BEGIN
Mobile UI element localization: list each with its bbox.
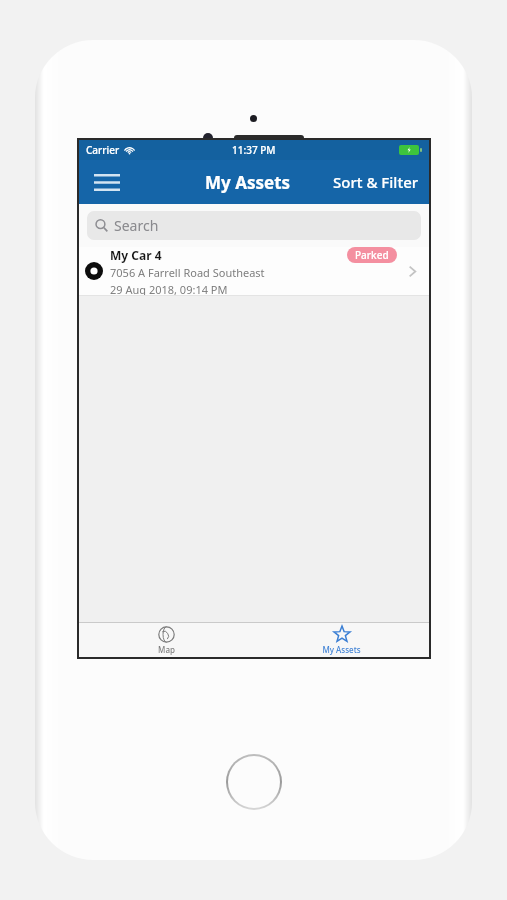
staticText: 29 Aug 2018, 09:14 PM: [110, 282, 228, 295]
staticText: Map: [158, 644, 175, 655]
button[interactable]: Sort & Filter: [329, 164, 423, 200]
staticText: My Assets: [205, 171, 291, 194]
staticText: My Assets: [322, 644, 361, 655]
button[interactable]: My Car 4: [79, 247, 429, 295]
staticText: Carrier: [86, 143, 120, 157]
staticText: Search: [114, 216, 159, 235]
staticText: Sort & Filter: [333, 172, 419, 192]
staticText: My Car 4: [110, 247, 162, 263]
button[interactable]: Menu: [87, 162, 127, 202]
button[interactable]: Map: [79, 623, 254, 657]
button[interactable]: My Assets: [254, 623, 429, 657]
button[interactable]: Home: [228, 756, 280, 808]
staticText: 11:37 PM: [232, 143, 276, 157]
staticText: 7056 A Farrell Road Southeast: [110, 265, 265, 280]
button[interactable]: Search: [87, 211, 421, 240]
staticText: Parked: [355, 248, 389, 262]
END
### What is needed
The expected output is each line of the records above that includes the word "Search".

### Expected answer
staticText: Search: [114, 216, 159, 235]
button[interactable]: Search: [87, 211, 421, 240]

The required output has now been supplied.